Abstract

This paper presents a stock futures prediction strategy by using a hybrid method to forecast the price trends of the futures which is essential for investment decisions. In order to deal with huge amounts of futures data, our strategy consists of two main parts: I. Raw Data Treatment and Features Extraction, and II. DT-SVM Hybrid Model Training. In this paper, we employ real-world transaction data of stock futures contracts for our study. The data are first stored in a distributed database. Afterwards, the data are distributed to a group of computing nodes to extract statistical features. Finally, a hybrid method combing DT (Decision Tree) and SVM (Support Vector Machine) algorithms is applied.

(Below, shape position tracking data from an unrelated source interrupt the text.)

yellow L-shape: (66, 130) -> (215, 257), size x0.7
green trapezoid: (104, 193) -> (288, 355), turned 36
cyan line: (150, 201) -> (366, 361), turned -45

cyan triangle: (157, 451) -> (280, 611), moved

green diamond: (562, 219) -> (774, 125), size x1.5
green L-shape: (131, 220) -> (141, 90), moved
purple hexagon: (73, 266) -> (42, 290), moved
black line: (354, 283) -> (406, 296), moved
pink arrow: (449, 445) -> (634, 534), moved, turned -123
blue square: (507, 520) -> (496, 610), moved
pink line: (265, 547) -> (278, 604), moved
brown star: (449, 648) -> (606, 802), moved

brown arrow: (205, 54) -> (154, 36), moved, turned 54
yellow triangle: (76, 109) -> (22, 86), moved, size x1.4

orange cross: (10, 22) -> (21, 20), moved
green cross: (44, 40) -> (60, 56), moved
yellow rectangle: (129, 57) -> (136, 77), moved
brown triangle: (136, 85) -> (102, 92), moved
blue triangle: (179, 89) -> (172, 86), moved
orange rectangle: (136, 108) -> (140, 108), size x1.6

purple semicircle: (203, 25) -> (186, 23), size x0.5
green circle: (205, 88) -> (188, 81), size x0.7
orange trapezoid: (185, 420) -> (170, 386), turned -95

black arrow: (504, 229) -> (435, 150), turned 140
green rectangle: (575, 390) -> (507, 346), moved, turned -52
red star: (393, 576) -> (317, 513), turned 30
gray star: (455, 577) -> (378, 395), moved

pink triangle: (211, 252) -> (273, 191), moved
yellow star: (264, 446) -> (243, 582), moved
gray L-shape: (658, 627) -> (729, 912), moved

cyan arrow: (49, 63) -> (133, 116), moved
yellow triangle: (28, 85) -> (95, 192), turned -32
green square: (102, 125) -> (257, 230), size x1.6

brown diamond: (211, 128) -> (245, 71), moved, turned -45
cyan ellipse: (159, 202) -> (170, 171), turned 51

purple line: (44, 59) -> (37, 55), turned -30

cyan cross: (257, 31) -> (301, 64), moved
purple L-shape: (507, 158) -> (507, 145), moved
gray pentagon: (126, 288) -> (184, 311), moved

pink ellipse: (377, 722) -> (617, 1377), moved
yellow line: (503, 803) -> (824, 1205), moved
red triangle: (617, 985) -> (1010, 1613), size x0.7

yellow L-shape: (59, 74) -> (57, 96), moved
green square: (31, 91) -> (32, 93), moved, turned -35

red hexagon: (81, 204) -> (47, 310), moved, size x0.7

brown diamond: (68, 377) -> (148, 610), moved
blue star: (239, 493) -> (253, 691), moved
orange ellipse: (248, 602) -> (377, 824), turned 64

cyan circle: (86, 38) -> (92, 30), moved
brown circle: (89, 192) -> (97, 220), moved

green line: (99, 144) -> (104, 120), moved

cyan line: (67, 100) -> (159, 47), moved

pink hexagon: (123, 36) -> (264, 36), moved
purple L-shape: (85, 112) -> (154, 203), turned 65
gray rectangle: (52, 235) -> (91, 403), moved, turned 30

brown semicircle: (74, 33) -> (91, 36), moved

The method can filter most noisy data with the DT algorithm in the first phase, and then using the SVM algorithm to process the big training data in the second phase. As prediction models are trained for each stock futures contract, it is necessary to employ high performance algorithms. Therefore, to deal with the processing of the big data, distributed algorithms are implemented in the form of MapReduce. The experimental results show that our strategy can outperform three popular methods including Bootstrap-SVM, Bootstrap-DT and BPNN. Specifically, our DT-SVM strategy can achieve an increase on the best average precision rate, best average recall rate and best average F-One rate among the other three methods by 5%, 19%, and 12% respectively.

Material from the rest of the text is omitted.